Commercial manufacturers are responding to demands for reliable tools for genome-wide ChIP, says John Rosenfeld, who manages epigenetic product development at EMD Millipore. His company, for example, is now adopting the same series of tests that the consortium applied. They are also trying to make sure that researchers always have more than one antibody to use for a particular histone modification. More fundamentally, he says, a growing understanding of the context of histone marks in the cell is changing the antigens used to stimulate antibody production. This typically starts with synthetic peptides containing only a single histone modification, but in actual chromatin, histone modifications generally occur together with others, so manufacturers such as Millipore are adopting techniques to ensure that antibodies can bind the histone modification of interest in the presence of other modifications.
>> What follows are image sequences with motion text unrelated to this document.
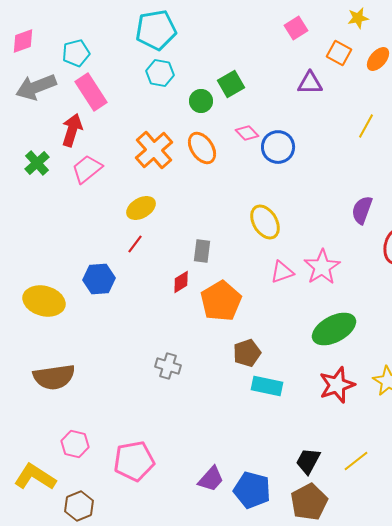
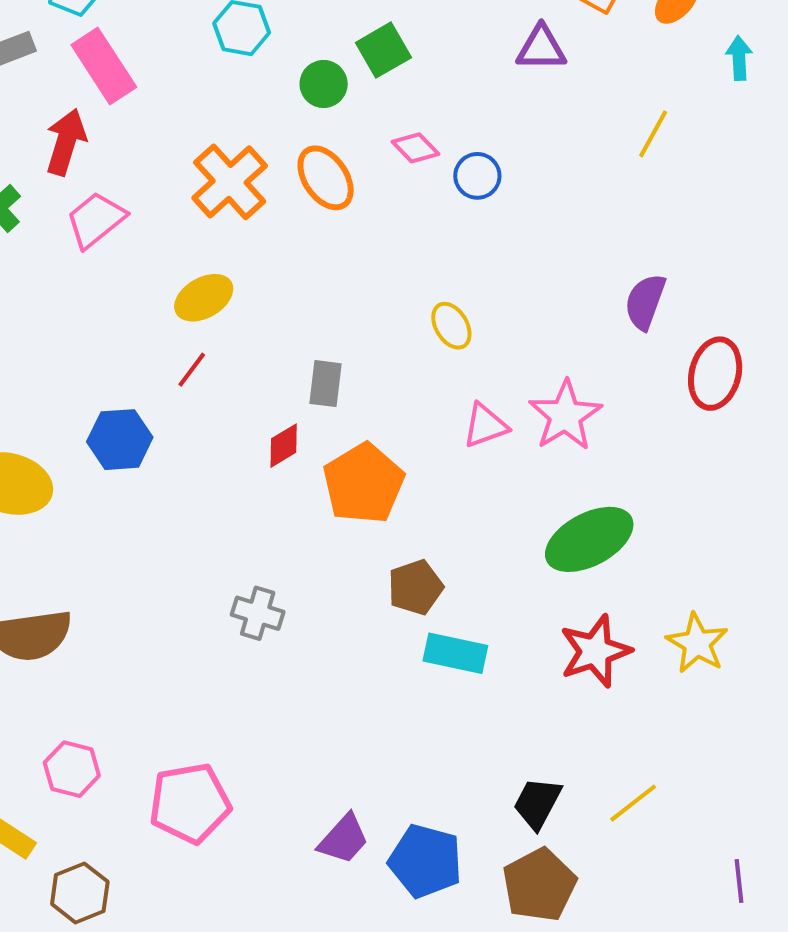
blue circle: (278, 147) -> (477, 176), size x0.7
yellow ellipse: (265, 222) -> (451, 326), size x0.7

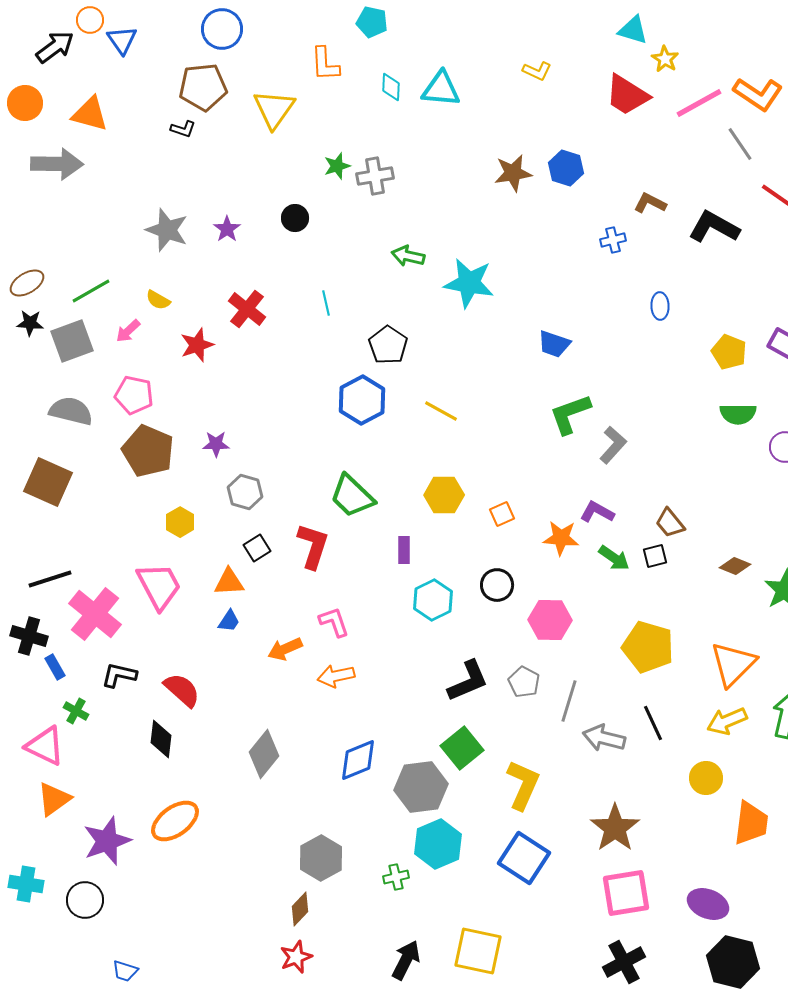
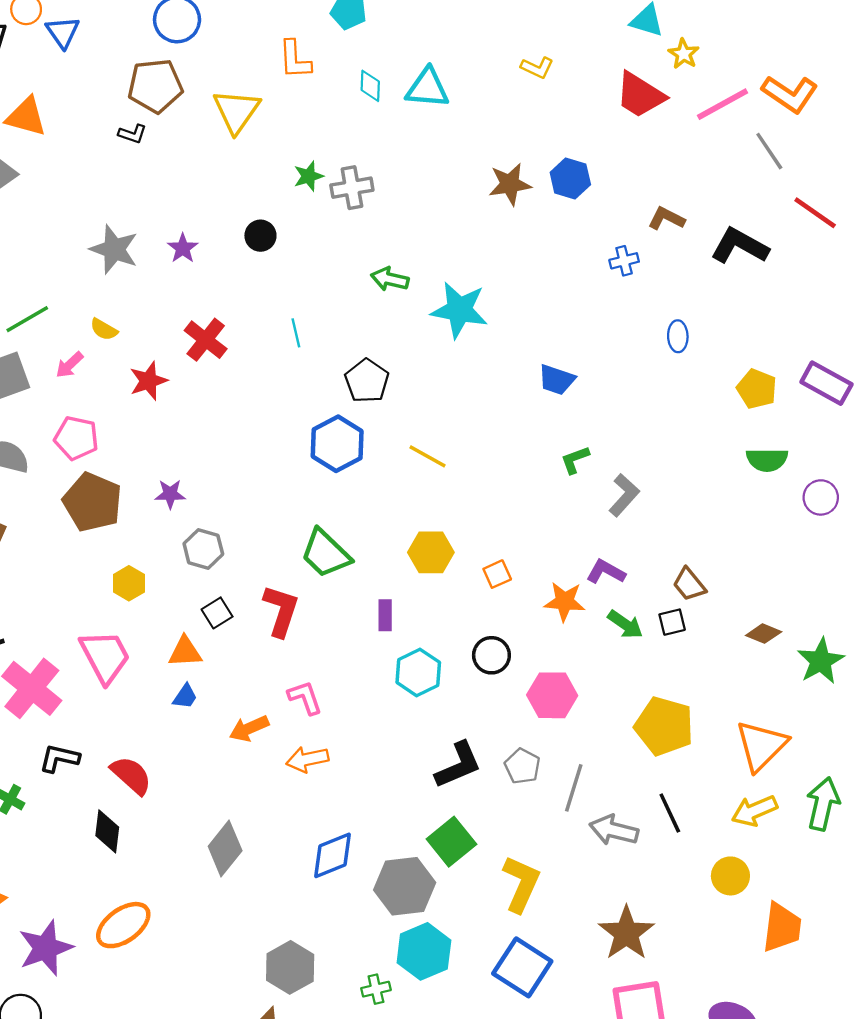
green L-shape: (570, 414) -> (575, 460), size x0.6

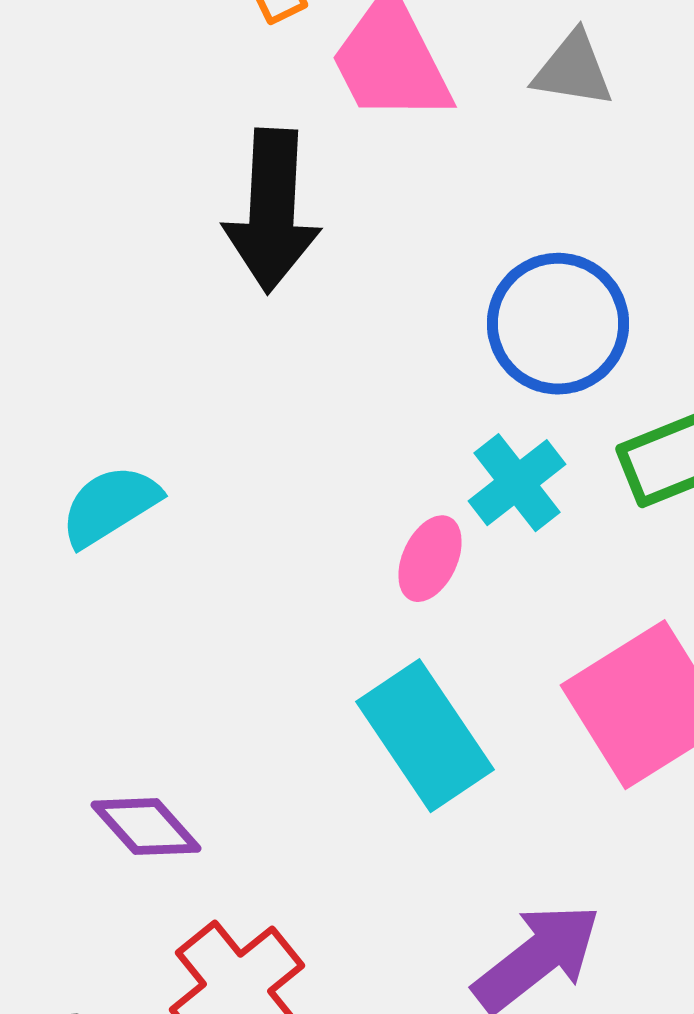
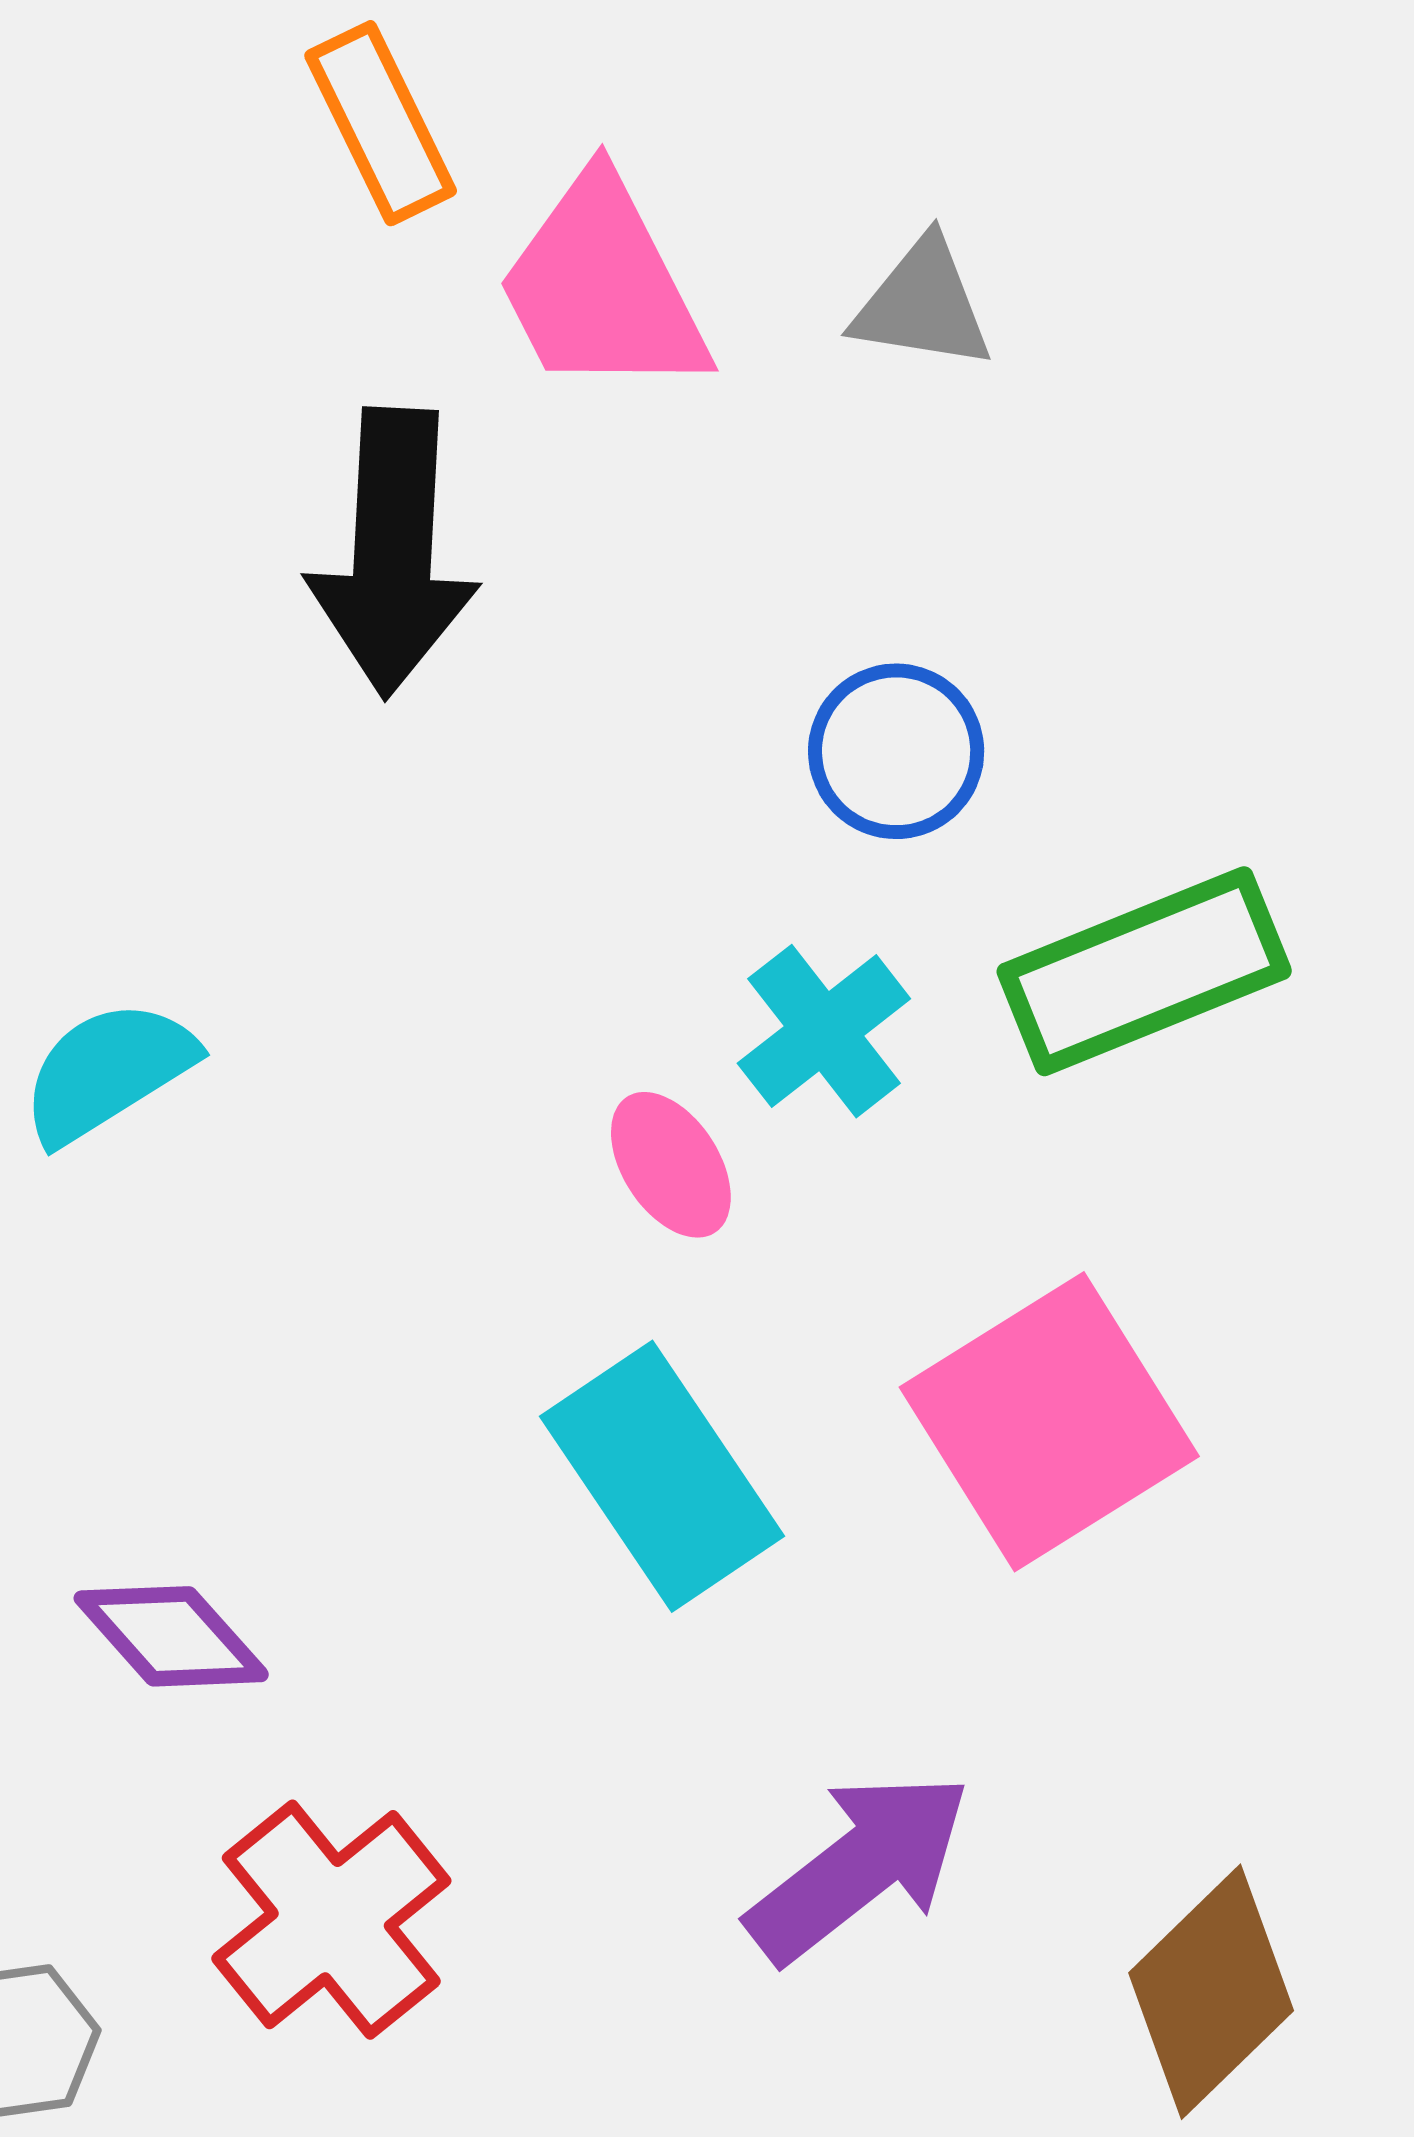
blue circle: (558, 324) -> (896, 751), size x0.7
pink ellipse: (430, 559) -> (671, 1165), turned -58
Just as crucial as antibodies for understanding chromatin states are the type and quantity of the cells. “If you mix cell types, you're in danger because there could be one region that's marked with one histone modification in one cell type but not another,” explains Lieb. van Steensel is working around this difficulty by genetically engineering flies so that the DNA-marking protein is active only in certain conditions or certain tissues. “Once this is operational, we won't even have to sort the cells,” he says. Only DNA from the labeled cells will be amplified.

Much research is done in cultured cells, which can be produced in large quantities. Scientists in Bernstein's lab and others are developing techniques to conduct ChIP studies with a tenth or less of the normally required numbers of cells. The work, he says, is “nothing glamorous.” It consists of titrating antibodies, optimizing how DNA is fragmented and amplified, and eliminating unnecessary steps12. The tedium is paying off. Bernstein and colleagues now can perform ChIP studies on cells derived from tissue samples and clinical biopsies. Preliminary results, he says, show tantalizing differences between cultured cells and ex vivo samples.

Eventually, says Bas van Steensel of the Netherlands Cancer Institute, chromatin states will show how genome regulation works. “What you want to know is whether the states correlate with function, and then it becomes interesting.”

Drilling down to function

The hardest work will not be in identifying the chromatin states but in figuring out how they are maintained and how they regulate the genome. “The classical way is you take a piece of functional DNA, and you ask if it helps with the expression of transgenes. You can do that for 20 or 50 genes, but it's a lot of work. And to really test for functionality, you probably need to do 1,000 genes and the controls,” says Karpen. “We don't have the tools to do this in a high-throughput way.”

Instead, chromatin maps are opening up the field for researchers who tend to focus in on specific genes, proteins and patterns, says Allis at Rockefeller University, one of the scientists who introduced the idea that combinations of histone marks could have distinct meanings. “It's staggering what the researchers have learned from the genome-wide methods,” says Allis, “but at the end of the day it's going to be important to take that information and ask what a particular chromatin state means mechanistically.”